When selecting specific instrument(s) for a particular ICU setting, the following are important considerations: available clinician resources and expertise; and rationale for assessment (e.g., simple versus comprehensive evaluation). In settings with limited access to rehabilitation clinicians, a simple one-item scale (e.g., ICU mobility scale) can be used, which can be feasibly completed by the bedside ICU nurse. For patients with identified mobility restrictions, consultation with physiotherapists and occupational therapists may be warranted, with more comprehensive instruments used as part of their routine clinical evaluation (Fig. 3).

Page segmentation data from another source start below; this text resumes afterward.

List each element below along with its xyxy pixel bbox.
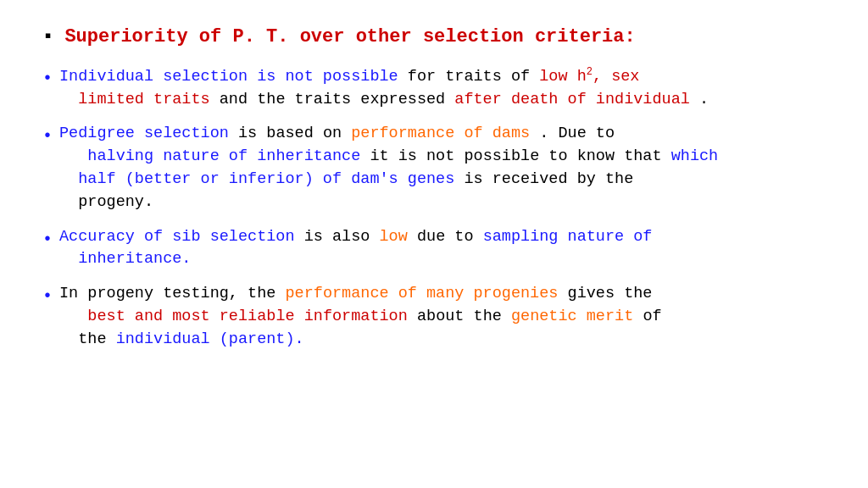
- bullet-item-1: • Individual selection is not possible f…: [42, 65, 826, 112]
- text-for-traits: for traits of: [408, 68, 539, 86]
- bullet-text-1: Individual selection is not possible for…: [59, 65, 826, 112]
- text-in-progeny: In progeny testing, the: [59, 285, 285, 302]
- bullet-item-3: • Accuracy of sib selection is also low …: [42, 226, 826, 272]
- bullet-text-4: In progeny testing, the performance of m…: [59, 283, 826, 351]
- text-period-1: .: [699, 91, 709, 108]
- heading-bullet-symbol: ▪: [42, 26, 53, 47]
- text-performance-of-dams: performance of dams: [351, 125, 530, 142]
- text-due-to-sampling: due to: [417, 228, 483, 246]
- bullet-dot-3: •: [42, 227, 53, 252]
- text-performance-many: performance of many progenies: [285, 285, 558, 302]
- text-is-based-on: is based on: [238, 125, 351, 142]
- text-about-the: about the: [417, 308, 511, 325]
- bullet-dot-1: •: [42, 66, 53, 91]
- text-after-death: after death of individual: [454, 91, 690, 108]
- text-individual-parent: individual (parent).: [116, 330, 304, 348]
- text-halving-nature: halving nature of inheritance: [87, 147, 360, 165]
- text-low: low: [380, 228, 408, 246]
- bullet-item-2: • Pedigree selection is based on perform…: [42, 123, 826, 214]
- bullet-text-2: Pedigree selection is based on performan…: [59, 123, 826, 214]
- heading-text: Superiority of P. T. over other selectio…: [64, 26, 635, 47]
- bullet-dot-2: •: [42, 124, 53, 148]
- slide: ▪ Superiority of P. T. over other select…: [0, 0, 868, 488]
- text-best-most-reliable: best and most reliable information: [87, 308, 407, 325]
- bullet-dot-4: •: [42, 284, 53, 308]
- bullet-item-4: • In progeny testing, the performance of…: [42, 283, 826, 351]
- text-and-the-traits: and the traits expressed: [220, 91, 455, 108]
- text-individual-selection: Individual selection is not possible: [59, 68, 398, 86]
- text-accuracy-sib: Accuracy of sib selection: [59, 228, 295, 246]
- bullet-text-3: Accuracy of sib selection is also low du…: [59, 226, 826, 272]
- slide-heading: ▪ Superiority of P. T. over other select…: [42, 25, 826, 50]
- text-is-also: is also: [304, 228, 380, 246]
- text-pedigree-selection: Pedigree selection: [59, 125, 229, 142]
- text-genetic-merit: genetic merit: [511, 308, 633, 325]
- text-it-is-not: it is not possible to know that: [370, 147, 670, 165]
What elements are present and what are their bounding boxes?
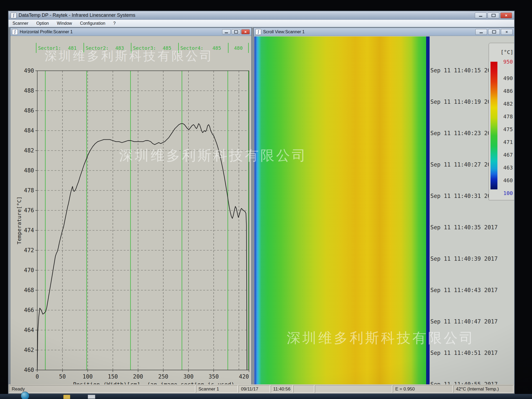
profile-window: ∫ Horizontal Profile:Scanner 1 × Sector1… — [10, 27, 252, 386]
scan-timestamp: Sep 11 11:40:43 2017 — [430, 287, 498, 293]
legend-tick-value: 478 — [503, 113, 513, 120]
profile-minimize-button[interactable] — [222, 29, 231, 34]
svg-text:100: 100 — [83, 373, 93, 380]
profile-window-icon: ∫ — [12, 29, 18, 35]
svg-text:486: 486 — [24, 107, 34, 114]
svg-text:474: 474 — [24, 227, 34, 234]
status-cell-5 — [315, 385, 392, 393]
scan-timestamp: Sep 11 11:40:15 2017 — [430, 67, 498, 74]
mdi-client: ∫ Horizontal Profile:Scanner 1 × Sector1… — [9, 27, 514, 384]
svg-text:466: 466 — [24, 307, 34, 313]
menu-item-[interactable]: ? — [109, 20, 120, 27]
scroll-minimize-button[interactable] — [475, 29, 487, 35]
legend-tick-value: 482 — [503, 101, 513, 107]
scroll-view-window: ∫ Scroll View:Scanner 1 × Sep 11 11:40:1… — [253, 27, 515, 386]
svg-text:350: 350 — [209, 373, 219, 380]
svg-text:468: 468 — [24, 287, 34, 293]
scan-timestamp: Sep 11 11:40:19 2017 — [430, 99, 498, 105]
legend-tick-value: 471 — [503, 139, 513, 145]
svg-text:462: 462 — [24, 347, 34, 353]
svg-text:490: 490 — [24, 68, 34, 74]
status-cell-2: 09/11/17 — [239, 385, 270, 393]
status-cell-1: Scanner 1 — [196, 385, 238, 393]
app-window: ∫ DataTemp DP - Raytek - Infrared Linesc… — [8, 11, 515, 394]
menu-bar: ScannerOptionWindowConfiguration? — [9, 20, 514, 27]
monitor-screen: ∫ DataTemp DP - Raytek - Infrared Linesc… — [0, 0, 532, 399]
svg-text:470: 470 — [24, 267, 34, 273]
scan-timestamp: Sep 11 11:40:47 2017 — [430, 318, 498, 325]
scroll-window-icon: ∫ — [255, 29, 261, 35]
status-cell-6: E = 0.950 — [393, 385, 453, 393]
menu-item-window[interactable]: Window — [53, 20, 76, 27]
status-cell-0: Ready — [9, 385, 195, 393]
legend-max-value: 950 — [503, 59, 513, 65]
svg-text:484: 484 — [24, 127, 34, 134]
legend-tick-value: 463 — [503, 164, 513, 171]
status-cell-4 — [293, 385, 314, 393]
legend-color-bar — [491, 62, 497, 189]
svg-text:480: 480 — [24, 167, 34, 174]
scroll-close-button[interactable]: × — [501, 29, 513, 35]
menu-item-scanner[interactable]: Scanner — [9, 20, 32, 27]
taskbar-app-icon[interactable] — [88, 395, 95, 399]
svg-text:200: 200 — [133, 373, 143, 380]
svg-text:472: 472 — [24, 247, 34, 253]
profile-close-button[interactable]: × — [241, 29, 250, 34]
profile-window-controls: × — [222, 29, 250, 34]
temperature-legend: [°C] 950 100 490486482478475471467463460 — [489, 43, 514, 200]
thermal-edge-stripe — [426, 36, 430, 385]
svg-text:464: 464 — [24, 327, 34, 333]
profile-title: Horizontal Profile:Scanner 1 — [20, 30, 73, 34]
svg-text:420: 420 — [239, 373, 249, 380]
start-button[interactable] — [21, 392, 29, 399]
app-icon: ∫ — [11, 13, 16, 18]
app-window-controls: × — [475, 13, 512, 18]
app-titlebar[interactable]: ∫ DataTemp DP - Raytek - Infrared Linesc… — [9, 11, 514, 20]
svg-text:488: 488 — [24, 88, 34, 94]
scroll-restore-button[interactable] — [488, 29, 500, 35]
scan-timestamp: Sep 11 11:40:27 2017 — [430, 161, 498, 168]
svg-text:478: 478 — [24, 187, 34, 194]
restore-button[interactable] — [488, 13, 499, 18]
svg-text:Temperature[°C]: Temperature[°C] — [16, 196, 22, 244]
svg-text:460: 460 — [24, 367, 34, 373]
svg-text:250: 250 — [158, 373, 168, 380]
scan-timestamp: Sep 11 11:40:31 2017 — [430, 193, 498, 199]
thermal-scan-image — [254, 36, 426, 385]
legend-tick-value: 486 — [503, 88, 513, 94]
scroll-window-controls: × — [475, 29, 513, 35]
svg-text:150: 150 — [108, 373, 118, 380]
app-title: DataTemp DP - Raytek - Infrared Linescan… — [19, 13, 135, 18]
scan-timestamp: Sep 11 11:40:39 2017 — [430, 256, 498, 262]
scan-timestamp: Sep 11 11:40:23 2017 — [430, 130, 498, 136]
svg-text:50: 50 — [59, 373, 66, 380]
legend-tick-value: 467 — [503, 152, 513, 158]
status-bar: ReadyScanner 109/11/1711:40:56E = 0.9504… — [9, 384, 514, 393]
status-cell-7: 42°C (Internal Temp.) — [454, 385, 513, 393]
legend-tick-value: 490 — [503, 75, 513, 81]
scroll-titlebar[interactable]: ∫ Scroll View:Scanner 1 × — [254, 28, 514, 36]
scan-timestamp: Sep 11 11:40:35 2017 — [430, 224, 498, 231]
minimize-button[interactable] — [475, 13, 487, 18]
close-button[interactable]: × — [500, 13, 512, 18]
scan-timestamp: Sep 11 11:40:51 2017 — [430, 350, 498, 356]
legend-tick-value: 475 — [503, 126, 513, 132]
temperature-profile-chart: 4904884864844824804784764744724704684664… — [10, 36, 251, 385]
profile-chart-area: Sector1:481Sector2:483Sector3:485Sector4… — [10, 36, 251, 385]
menu-item-option[interactable]: Option — [32, 20, 53, 27]
svg-text:300: 300 — [184, 373, 194, 380]
windows-taskbar — [0, 394, 532, 399]
status-cell-3: 11:40:56 — [271, 385, 293, 393]
legend-unit-label: [°C] — [501, 49, 513, 55]
svg-text:0: 0 — [36, 373, 39, 380]
scroll-title: Scroll View:Scanner 1 — [263, 30, 305, 34]
profile-titlebar[interactable]: ∫ Horizontal Profile:Scanner 1 × — [10, 28, 251, 36]
svg-text:476: 476 — [24, 207, 34, 214]
menu-item-configuration[interactable]: Configuration — [76, 20, 109, 27]
legend-min-value: 100 — [503, 190, 513, 196]
svg-text:482: 482 — [24, 147, 34, 154]
legend-tick-value: 460 — [503, 177, 513, 184]
scroll-view-area: Sep 11 11:40:15 2017Sep 11 11:40:19 2017… — [254, 36, 514, 385]
profile-maximize-button[interactable] — [232, 29, 240, 34]
taskbar-folder-icon[interactable] — [63, 395, 70, 399]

Areas for future investigation

There is an ongoing need to examine the measurement properties and clinical utility of ICU physical functioning instruments. In addition to primary measurement studies, valuable insights could be achieved through secondary analyses of existing studies that include relevant instruments, enabling larger sample sizes across multi-center trials [26, 30, 31]. Predictive validity is a critical consideration and needs additional evaluation for all instruments to assist with meaningful interpretation of the scores and the effects of associated interventions. The purpose of assessment should be considered when selecting an instrument. As highlighted in Table 3, there is variability in the subdomains evaluated across instruments. Future research is required to determine the most critical subdomains of physical functioning that always should be encompassed within evaluations in the ICU and across the recovery trajectory. It is currently unknown whether a single instrument, which encompasses all relevant subdomains and has robust measurement properties, is feasible; it is likely more than one instrument may be required.

Table 3 Mapping of outcome measures against ICF framework

There is often a delay in initiating evaluations of physical functioning in the ICU due to sedation, delirium, and illness severity impacting the volitional ability of patients. Hence, during this very early stage of critical illness, non-volitional instruments may be appropriate (e.g., screening neuromuscular electrophysiological or ultrasound tests [2]). Generally, these non-volitional assessments are not part of routine clinical practice. Further examination of their clinical utility and measurement properties is needed. Future work should also explore how psychological and cognitive capacity impact patient performance, engagement, and the timing and frequency of evaluation of physical functioning.

Conclusions

Impairment in physical functioning among ICU survivors results in significant morbidity and burden to patients, caregivers, and society. With a growing population of ICU survivors, greater utilization and standardization of physical functioning instruments is needed. This article has provided a framework and recommendations for practice. Measuring physical functioning early and longitudinally in the ICU is important to determine patients at risk of poor physical outcomes, monitor intervention efficacy, and inform recovery trajectories. These insights are important to improving the outcomes of critically ill patients.